» What needs to be done: Copy the records below exactly, starting at the line that contains "AW Regulations" and ending at the line that contains "Fortunately our assumptions"; leave out any pictures.

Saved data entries
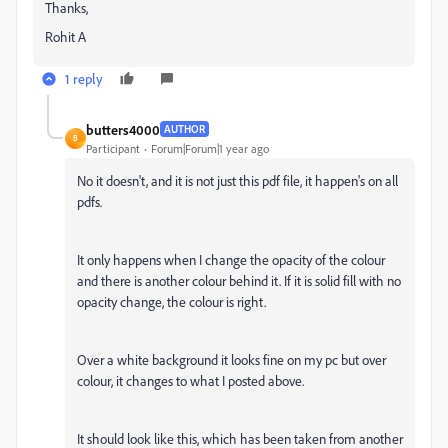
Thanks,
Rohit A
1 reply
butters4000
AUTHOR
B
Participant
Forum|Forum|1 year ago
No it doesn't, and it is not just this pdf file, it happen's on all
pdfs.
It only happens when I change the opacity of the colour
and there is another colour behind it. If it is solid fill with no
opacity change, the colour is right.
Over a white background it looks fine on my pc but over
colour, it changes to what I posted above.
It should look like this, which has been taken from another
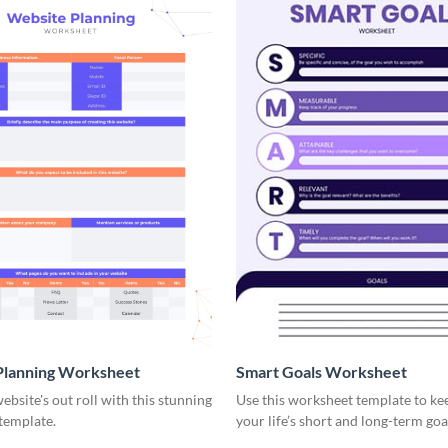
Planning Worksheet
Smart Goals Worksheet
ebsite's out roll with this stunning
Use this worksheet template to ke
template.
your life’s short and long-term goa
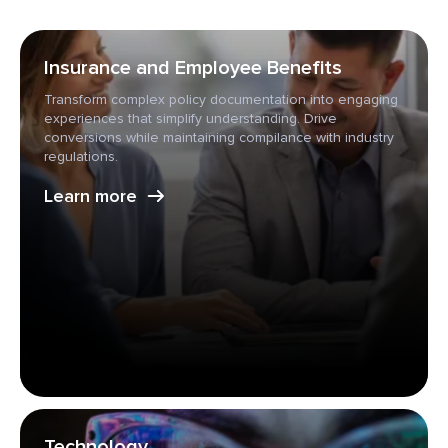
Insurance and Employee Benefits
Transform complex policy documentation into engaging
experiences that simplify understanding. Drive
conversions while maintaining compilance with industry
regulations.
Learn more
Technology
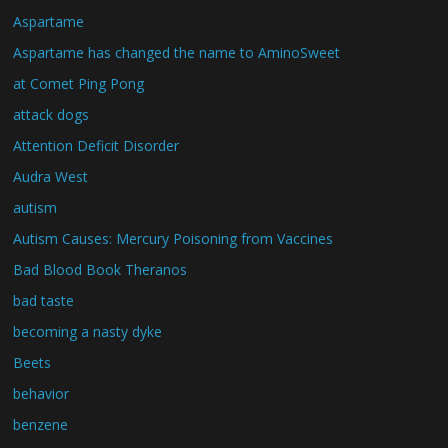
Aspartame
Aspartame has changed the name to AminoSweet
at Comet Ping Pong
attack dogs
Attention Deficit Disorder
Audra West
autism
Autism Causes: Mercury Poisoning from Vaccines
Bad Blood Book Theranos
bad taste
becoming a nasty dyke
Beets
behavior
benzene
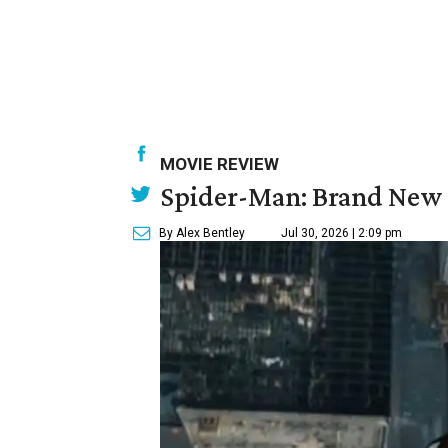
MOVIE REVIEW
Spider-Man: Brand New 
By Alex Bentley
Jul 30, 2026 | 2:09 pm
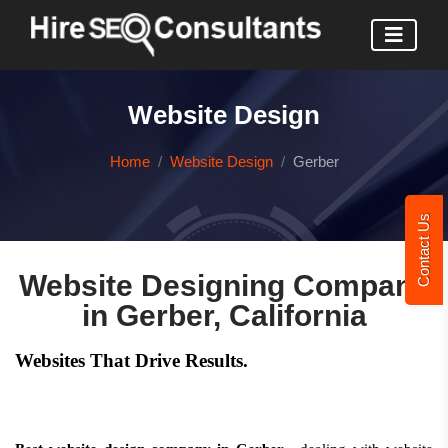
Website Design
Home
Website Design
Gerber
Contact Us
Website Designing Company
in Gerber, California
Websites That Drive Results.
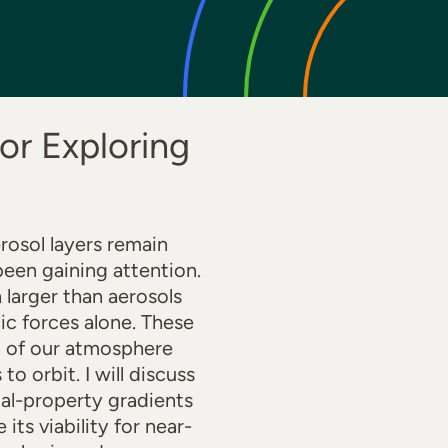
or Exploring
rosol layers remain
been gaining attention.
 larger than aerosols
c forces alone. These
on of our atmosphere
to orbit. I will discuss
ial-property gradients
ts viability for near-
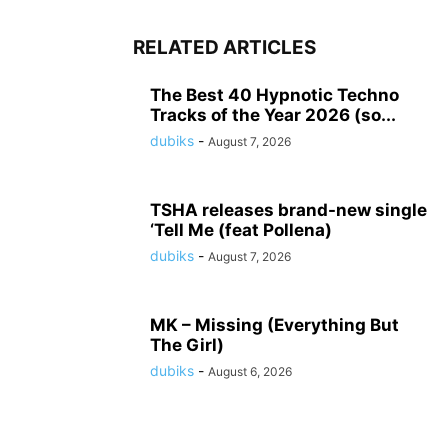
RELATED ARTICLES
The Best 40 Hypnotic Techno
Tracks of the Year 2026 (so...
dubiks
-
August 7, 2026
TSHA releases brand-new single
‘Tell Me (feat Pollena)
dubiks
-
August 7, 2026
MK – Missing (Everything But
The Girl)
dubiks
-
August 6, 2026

...

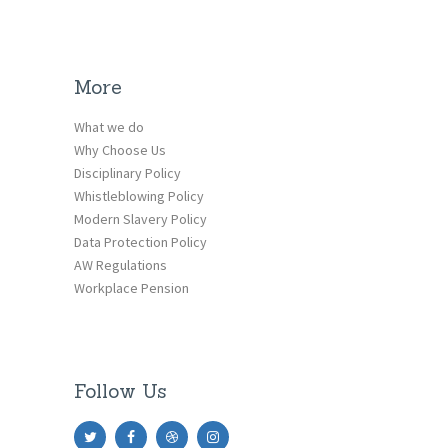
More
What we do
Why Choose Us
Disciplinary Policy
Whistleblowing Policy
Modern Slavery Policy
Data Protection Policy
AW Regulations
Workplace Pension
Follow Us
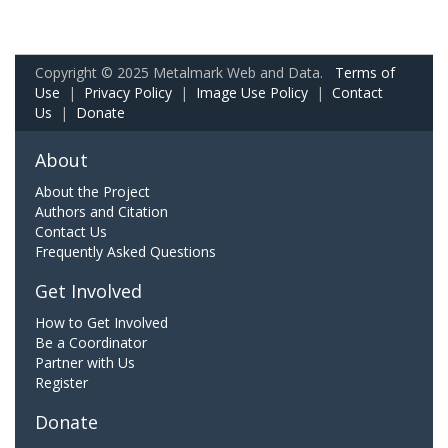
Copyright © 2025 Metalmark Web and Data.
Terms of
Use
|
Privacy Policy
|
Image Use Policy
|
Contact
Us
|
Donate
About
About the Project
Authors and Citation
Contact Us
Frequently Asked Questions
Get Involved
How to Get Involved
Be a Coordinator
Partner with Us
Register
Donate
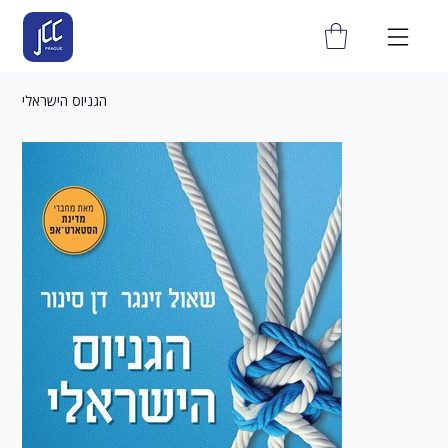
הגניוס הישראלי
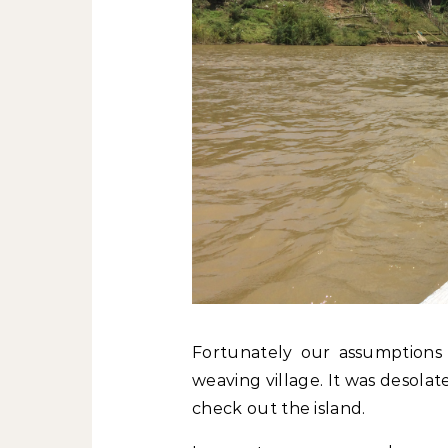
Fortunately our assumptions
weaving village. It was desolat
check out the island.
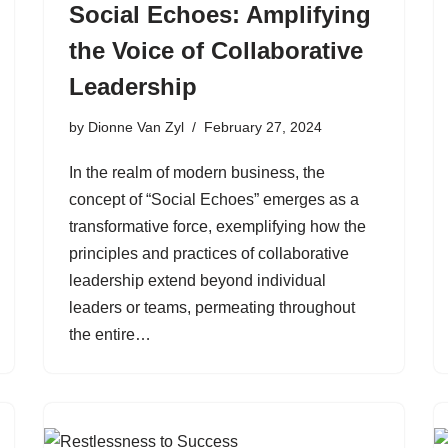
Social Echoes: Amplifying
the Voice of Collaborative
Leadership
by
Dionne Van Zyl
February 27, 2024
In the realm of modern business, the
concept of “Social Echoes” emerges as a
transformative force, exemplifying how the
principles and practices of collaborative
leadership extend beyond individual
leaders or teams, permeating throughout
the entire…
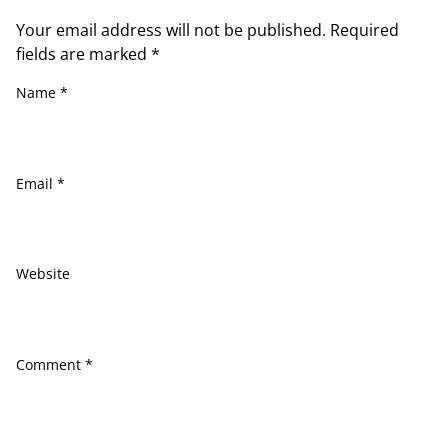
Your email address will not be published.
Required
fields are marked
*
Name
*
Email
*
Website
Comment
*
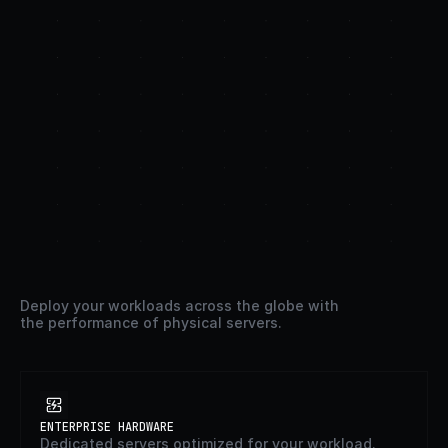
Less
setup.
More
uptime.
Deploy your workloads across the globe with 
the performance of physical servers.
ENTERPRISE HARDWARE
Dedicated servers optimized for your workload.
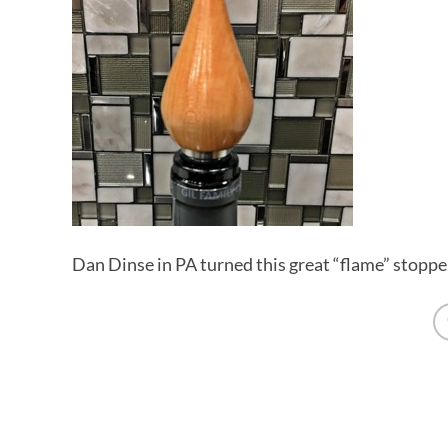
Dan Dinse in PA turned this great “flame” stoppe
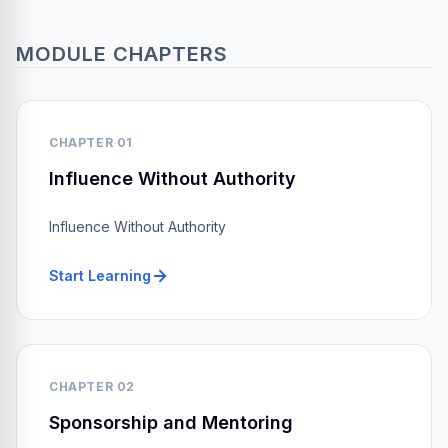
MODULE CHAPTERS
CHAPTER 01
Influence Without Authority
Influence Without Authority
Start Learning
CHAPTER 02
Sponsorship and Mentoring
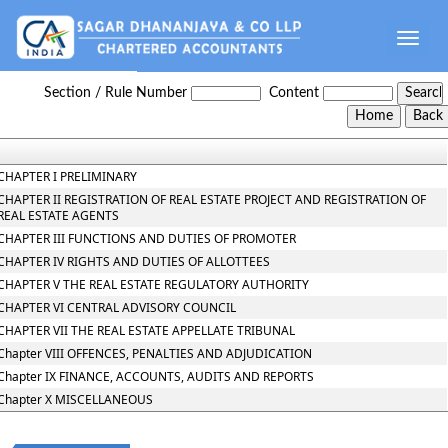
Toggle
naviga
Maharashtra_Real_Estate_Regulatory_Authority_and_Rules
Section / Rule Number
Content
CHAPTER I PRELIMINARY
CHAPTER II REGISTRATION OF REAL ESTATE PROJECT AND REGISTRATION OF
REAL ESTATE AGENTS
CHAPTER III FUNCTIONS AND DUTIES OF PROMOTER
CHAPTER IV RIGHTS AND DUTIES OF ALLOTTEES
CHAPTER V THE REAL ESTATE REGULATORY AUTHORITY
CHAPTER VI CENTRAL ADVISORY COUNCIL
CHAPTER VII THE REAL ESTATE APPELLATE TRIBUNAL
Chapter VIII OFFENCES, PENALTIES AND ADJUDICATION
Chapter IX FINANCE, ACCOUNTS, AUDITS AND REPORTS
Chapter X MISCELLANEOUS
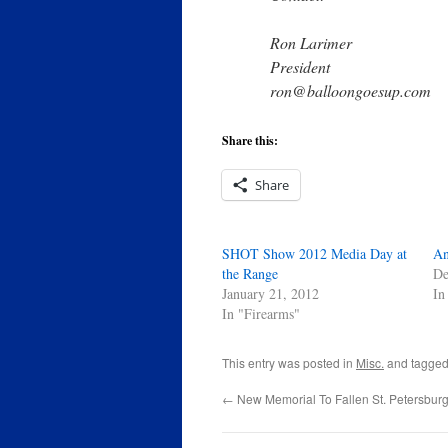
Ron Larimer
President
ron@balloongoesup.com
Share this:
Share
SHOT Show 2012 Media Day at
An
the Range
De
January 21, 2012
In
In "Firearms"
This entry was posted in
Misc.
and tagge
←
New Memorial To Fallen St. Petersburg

» Solution to this problem:
AW Regulations
Workplace Pension
Follow Us
Copyright © 2025 Metalmark Web and Data.
Terms of
Use
|
Privacy Policy
|
Image Use Policy
|
Contact
Us
|
Donate
About
About the Project
Authors and Citation
Contact Us
Frequently Asked Questions
Get Involved
How to Get Involved
Be a Coordinator
Partner with Us
Register
Donate
הגניוס הישראלי
Fortunately our assumptions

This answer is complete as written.